138 surgeries close their doors

GPs have blamed under-resourcing and recruitment difficulties as surgery closures across the UK reach an all- time high, affecting an estimated half a million patients last year. According to research by the medical website Pulse, 138 surgeries shut their doors in 2018, compared with just 18 in 2013.

Data released under freedom of information by 186 out of 217 clinical commissioning groups and health boards revealed that smaller surgeries – those serving 5,000 or fewer patients – were the worst affected in 2018, accounting for 86% of closures.

One doctor told how after 26 years he gave up his GP surgery in Brighton, where he and his partner were run off their feet looking after 6,500 patients. “The money was just falling away,” he said. “We gave the staff six months’ notice and we walked away.” NHS England said its figures showed fewer practice closures and patient dispersals in 2017/18 compared with 2016/17. But those figures are only for England, and cover the financial year, whereas Pulse’s figures cover the whole UK and calendar years.  ( The Guardian, 31 May 2018)
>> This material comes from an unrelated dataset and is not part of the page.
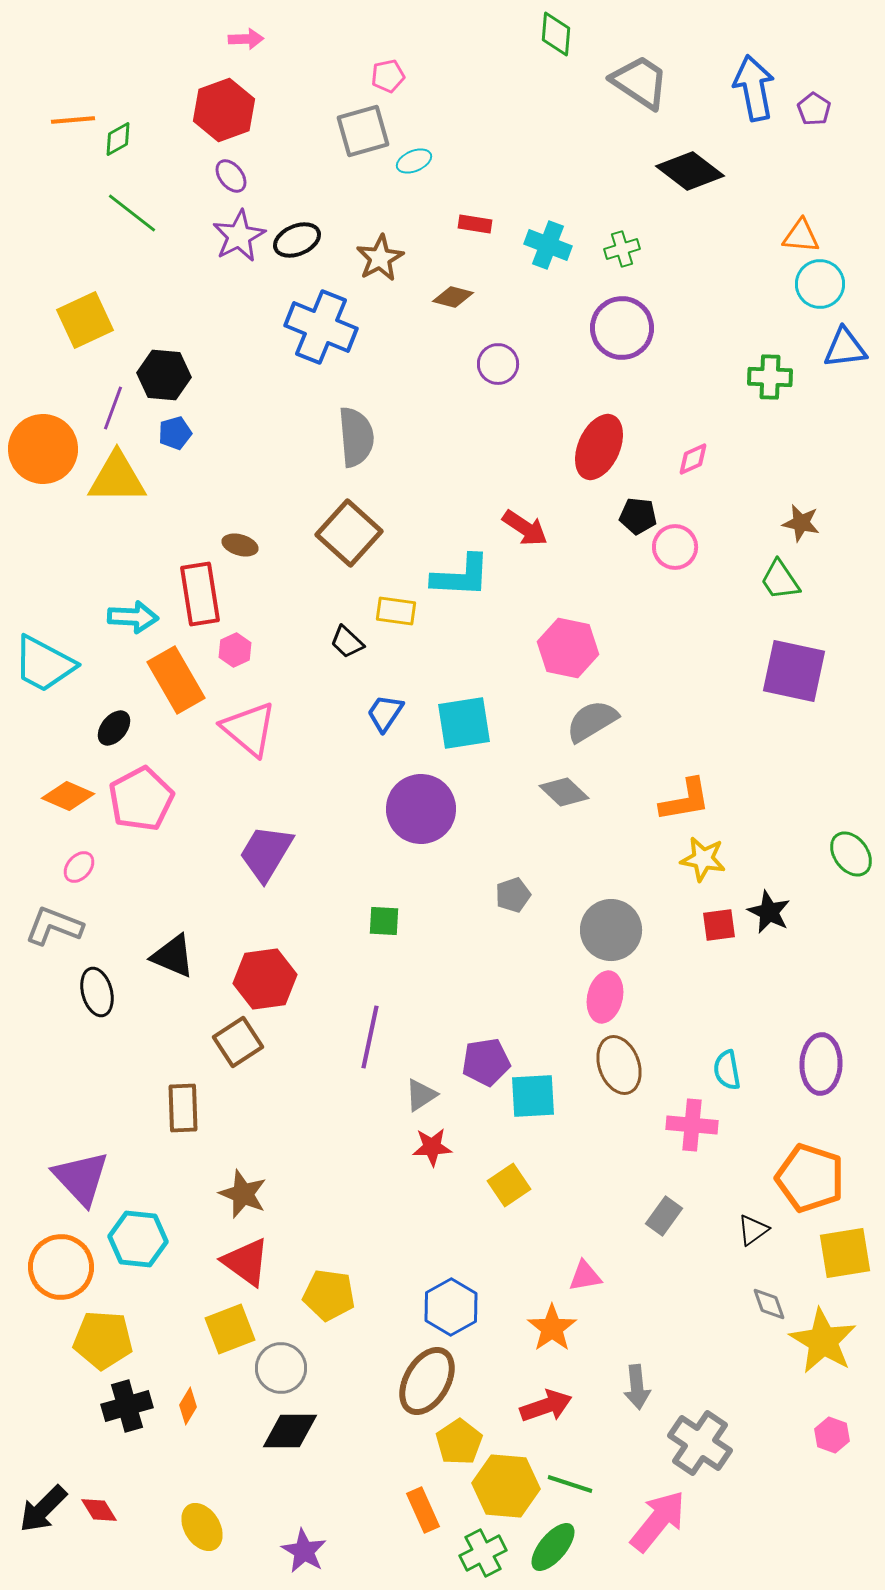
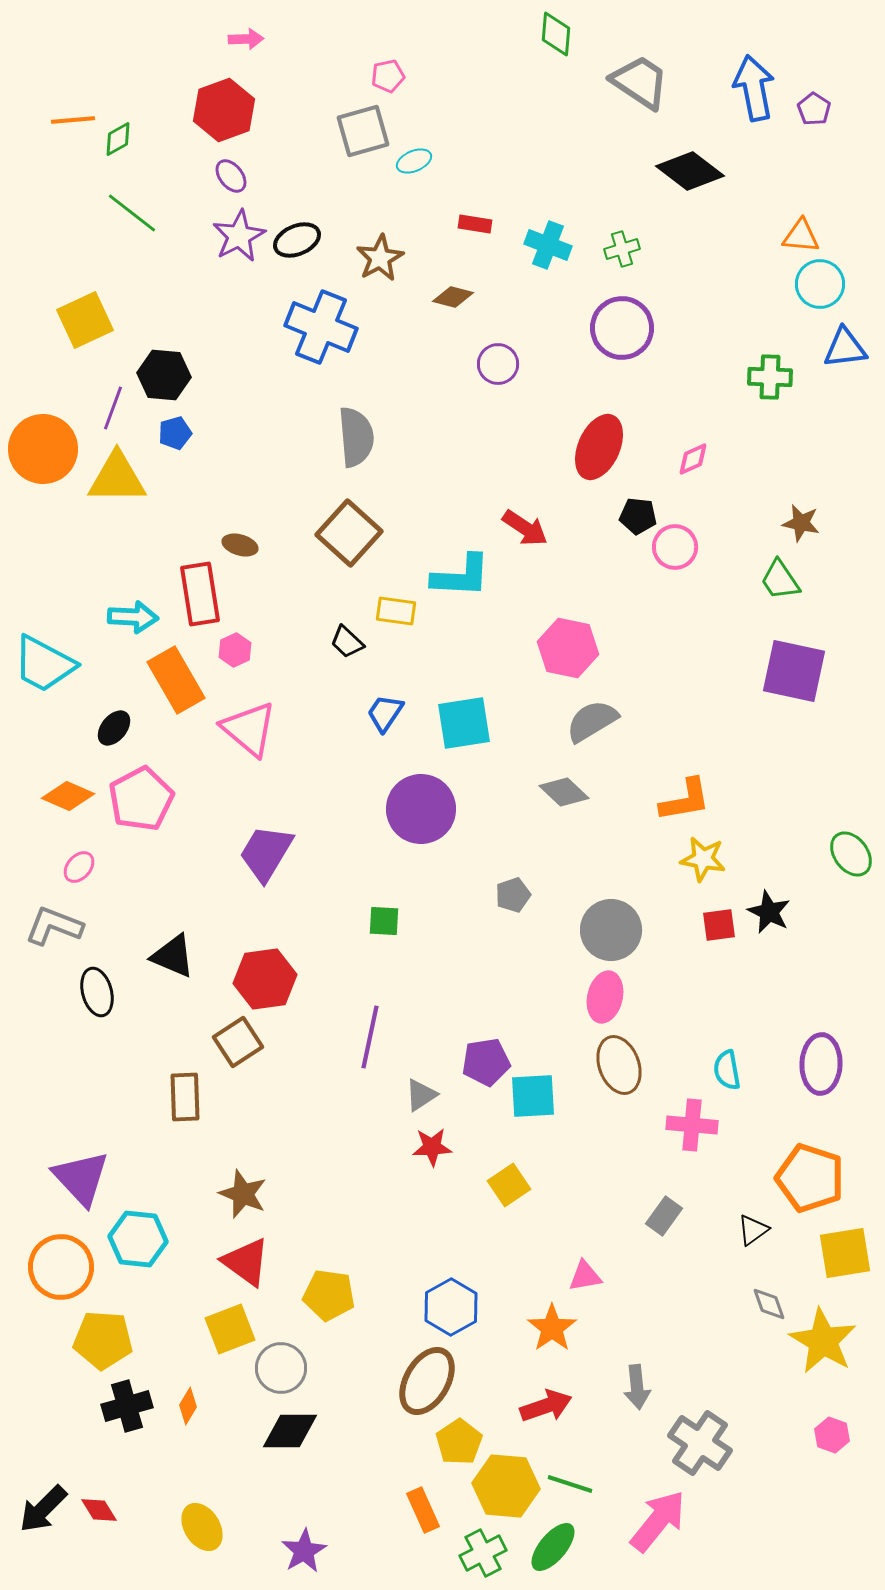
brown rectangle at (183, 1108): moved 2 px right, 11 px up
purple star at (304, 1551): rotated 12 degrees clockwise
What the British government is doing is accepted conservative practice – starve the beast and replace it  with contracts offered to private companies.  Much of the current health privatisation benefits large American corporations, who may reward politicians financially at an appropriate  moment (no, I am not inferring corruption.  Corruption is in the eye of the beholder.  Use your own judgment).  Whatever health experts in the US claim, the British NHS has done a fantastic job on ( in comparison with the US, with limited resources.  As service declines so the public is expected to support private intervention.  It’s  a form of malicious robbery, if that isn’r a tautology.

The Pentagon could learn from Agincourt

During the Battle of Agincourt,  the “humble and effective English longbow made short work of the expensive and vulnerable French cavalry”. Is America at risk of suffering the same sort of military humiliation?

Christian Brose, the former staff director of the Senate armed services committee, believes so. The traditional model of US power – based on large, expensive and heavily manned systems – has, he says, become a dangerous anachronism. It no longer makes military or economic sense to invest in $13bn aircraft carriers and $89m fighter jets when the US is fighting technologically primitive enemies in the Middle East, and when its “relatively small number of ultra-sophisticated platforms are increasingly vulnerable to detection and destruction” by rivals such as China and Russia. The US should instead create many more, cheaper military platforms, “and – within ethical limits – enhance their autonomy”. That would put fewer soldiers in harm’s way and reduce the risk from swarm attacks. But alas, this change is unlikely to happen any time soon: the “military-industrial-congressional complex” will resist any disruption to its business model. “In the meantime, the risk of being on the losing side of our own Agincourt” grows greater by the day.   (Bret Stephens, New York Times, The Week 4 May 2019).

There is nothing moderate (or Epicurean) about the money and resources thrown at the American military.  They get everything they want, crowding out the needs of all sorts of other aspects of American life.  Under Trump the money devoted to military effort rises by the day.  And yet we cannot win a war, Afghanistan being the prime, and most scandalous example.  Meanwhile the deficit careers upwards as if there could be no possible economic consequences.  All hail Mr. Christian Brose for pointing out what should be obvious, but which , I am sure, is an unwelcome point of view to the score of special interests wanting an ever more bloated and clumsy military.